Red flames grope out of a 30-foot-high bank of dusty metal ovens. Hot, acrid smoke spews from cracks in the oven doors, burning throats raw. Men sweating under yellow, fire-retardant coveralls slither along the oily, coal-sooted ground to tinker with a huge black vehicle.
"There is nothing closer to hell than this," an engineer yells over the roar of the fires and the whoop of sirens.
Many Marylanders would agree. After all, the coke ovens at Bethlehem Steel Corp.'s Sparrows Point pump more than 110,000 cubic feet of sulfur dioxide, dust and toxic gases into the air every day. That means the ovens that bake coal into the steelmaking ingredient called "coke" could every day fill up eight 12-foot-wide, three-story Baltimore row houses with pollutants.
State environmental officials say Sparrows Point has been violating anti-pollution laws so badly and for so long that they are suing the 6,900-worker steel plant for more than $1 million -- the largest air pollution fine the state has ever proposed.
But for Ted Kress, the inventor of the big black machine being tested this hot July morning, the Sparrows Point coke ovens plant may be closer to heaven.
After nine years of tinkering and arguing, the ebullient, 60-year-old president of a Brimfield, Ill., truck-manufacturing company has finally convinced a steel plant to try out his anti-pollution invention. So every day at dawn, Kress Corp. engineers roll out their boss' giant, skeletonized dump truck bearing a narrow metal box and try to show how they can prevent some of the worst aspects of coke oven pollution.
Mr. Kress, whose name is on several other steel-material-handling machines, has disapproved for years of the steel industry's standard method of cooling off coke: Workers dump hot, smoking coke into open rail cars, then douse it with water, sending billows of steam and pollution into the air.
Mr. Kress has won enough believers in his airtight coke box and big black tractor that the federal government has given Bethlehem Steel a $5 million grant to help it try out the machine. Bethlehem, the nation's second-largest steelmaker, has agreed to pay about $16 million for an entire Kress system if the experiment works by this fall. The program is part of a $92 million air pollution reduction program recently launched by the Sparrows Point plant.
In addition, executives from British Steel PLC and other competing steelmakers are trekking to Baltimore to watch the Kress Corp.'s daily trials.
If the wheeled, tank-like machine is a success, Mr. Kress not only could solve one of the most troublesome pollution problems facing one of the world's most basic industries, but he could also make millions of dollars.

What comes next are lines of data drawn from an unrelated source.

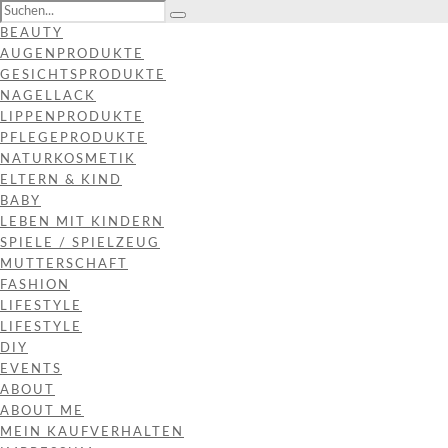
BEAUTY
AUGENPRODUKTE
GESICHTSPRODUKTE
NAGELLACK
LIPPENPRODUKTE
PFLEGEPRODUKTE
NATURKOSMETIK
ELTERN & KIND
BABY
LEBEN MIT KINDERN
SPIELE / SPIELZEUG
MUTTERSCHAFT
FASHION
LIFESTYLE
LIFESTYLE
DIY
EVENTS
ABOUT
ABOUT ME
MEIN KAUFVERHALTEN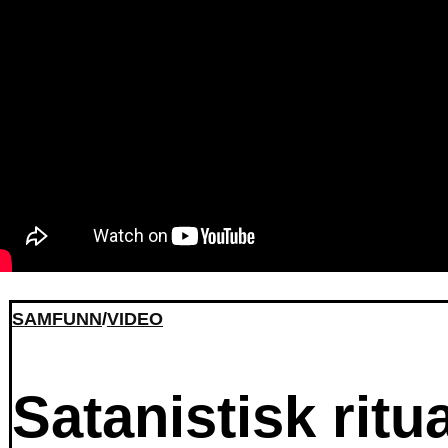
SAMFUNN
/
VIDEO
Satanistisk rit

State environmental officials and Bethlehem workers agree the machine is promising. But all is not rosy.
The experiment with the Kress Indirect Dry Cooling system is more than nine months behind schedule; so late that the state is threatening to fine Bethlehem $91,000 for the delay. And Kress Corp. workers still haven't gotten the system to cool off the coke as quickly as they promised.
Indeed, the road to the month-old experiment at Sparrows Point has been paved with frustration for everyone involved, from Mr. Kress to Bethlehem Steel to environmentalists.
And a look at how Mr. Kress and Bethlehem Steel have arrived together at the hot, sooty canyon of coke ovens in Sparrows Point shows how a combination of corporate skepticism, overoptimistic environmental promises and technical difficulties conspire to make cleaning up steel plant pollution slow and difficult.
The trouble is that making coke is an inherently dirty and destructive business.
Coal oven-heated to 2,000 degrees F is caustic and dangerous. At that temperature, metal bends and warps, wearing out equipment quickly and letting smoke escape into the air.
But technical problems don't seem to bother Mr. Kress. In a visit to Sparrows Point this month, the former University of Michigan football standout planned a trip to compete as a decathlete at the Senior Olympics, despite his complaints of a "bum leg." In the next breath, however, he conceded he has never pole-vaulted (one of the most difficult of the 10 athletic events) in his life.
The son of a truck designer known for having produced the world's largest trucks, Mr. Kress built up a multimillion-dollar business that designs and builds special trucks that lift, transport and deliver the hot and heavy materials produced in steel furnaces and mills.
So it was natural that steel plant executives, under increasing pressure from the U.S. Environmental Protection Agency to reduce emissions from their coke ovens in the late 1970s, asked Mr. Kress if he had any ideas for what seemed to be an intractable problem.